Der römische Philosoph Lucius Annaeus Seneca gehört
zu den bekanntesten Vertretern der antiken Philosophenschule der Stoa. Die Stoiker
fordern vom Menschen, sich in die Ordnung der Natur und des Kosmos einzufügen
und sich nicht von den Affekten beherrschen zu lassen.
Seine philosophischen Schriften – vor allem Vom glückseligen Leben (58-59 n.Chr.) und
die Briefe an Luculius (62-65 n.Chr.)
- beschäftigen sich daher vornehmlich mit dem Weg zum Glück und einer richtigen
und vernünftigen Lebensführung.
Wie andere Philosophen vor ihm –
beispielsweise Cicero und Aristoteles – behandelt auch Seneca häufig das Thema der
Freundschaft, bzw. der richtigen Freunde.

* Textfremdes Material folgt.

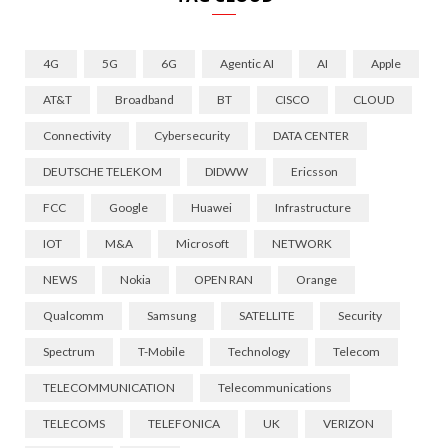
4G
5G
6G
Agentic AI
AI
Apple
AT&T
Broadband
BT
CISCO
CLOUD
Connectivity
Cybersecurity
DATA CENTER
DEUTSCHE TELEKOM
DIDWW
Ericsson
FCC
Google
Huawei
Infrastructure
IOT
M&A
Microsoft
NETWORK
NEWS
Nokia
OPEN RAN
Orange
Qualcomm
Samsung
SATELLITE
Security
Spectrum
T-Mobile
Technology
Telecom
TELECOMMUNICATION
Telecommunications
TELECOMS
TELEFONICA
UK
VERIZON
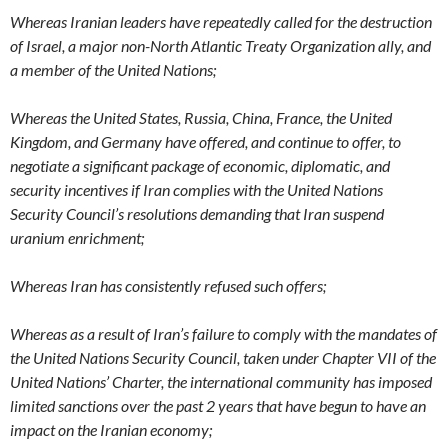
Whereas Iranian leaders have repeatedly called for the destruction
of Israel, a major non-North Atlantic Treaty Organization ally, and
a member of the United Nations;
Whereas the United States, Russia, China, France, the United
Kingdom, and Germany have offered, and continue to offer, to
negotiate a significant package of economic, diplomatic, and
security incentives if Iran complies with the United Nations
Security Council’s resolutions demanding that Iran suspend
uranium enrichment;
Whereas Iran has consistently refused such offers;
Whereas as a result of Iran’s failure to comply with the mandates of
the United Nations Security Council, taken under Chapter VII of the
United Nations’ Charter, the international community has imposed
limited sanctions over the past 2 years that have begun to have an
impact on the Iranian economy;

Im 9. Brief an Luculius beschäftigt sich
Seneca mit der Frage des Luculius, ob Epikur zu Recht die Philosophen tadelt,
die den Grundsatz vertreten: "Der Philosoph ist sich selbst genug, er
braucht keine Freunde."
Dagegen wendet Seneca ein: „Der Weise
wünscht, auch wenn er sich selbst genügt, doch einen Freund zu besitzen, wäre es
auch aus keinem anderen Grund, als um die Freundschaft zu üben, damit eine so
große Tugend nicht brach liege.“
Es geht bei der Freundschaft also nicht
darum, jemanden zu haben, der – wie Epikur behauptet - bei einem sitzt, wenn
man selbst krank ist, oder der einem helfen kann, wenn man selbst in Not ist,
sondern genau um das Gegenteil, also darum, „jemanden zu haben, an dessen
Krankenlager er selbst sitzen, den er, von feindlichen Wachen umgeben, befreien
könne.“
Epistulae morales ad Lucilium (Paris, 1887) |
Seneca spricht sich damit in aller
Deutlichkeit gegen die „nützlichen Freundschaften“ aus: „Wer des Nutzen wegen
zum Freunde genommen worden ist, wird so lange gefallen, als er sich nützlich
machen wird.“ Aus diesem Grund könne man auch gut beobachten, dass die
Glücklichen und Erfolgreichen stets von einem Schwarm von „Freunden“ umgeben
sind. Sobald diese aber auf die Probe gestellt würden, machten sich die „Freunde“
schnell davon.
Dies sei keine Freundschaft, sondern „Spekulation,
die ihrem Vorteile nachgeht und berechnet, was sie gewinnen wird.“
Welche Vorstellung von Freundschaft ist also
die Richtige? Seneca zweifelt nicht an einer Antwort: Man solle an die
Freundschaft herantreten „wie zu einem Gegenstand von höchster Schönheit“, die
sich weder von Gewinnsucht beherrschen lasse noch vom Wechsel des Schicksals
erschrecken ließe. Wer also Wie soll man
also die Freundschaft nur „für die Fälle des Glücks stiftet“, der „entkleidet
die Freundschaft ihrer erhabenen Würde.“
Zitate
aus: Seneca: Vom glückseligen Leben, Stuttgart 1978 (Kröner), hier: Moralische
Briefe an Luculius, 9. Brief. S. 198ff.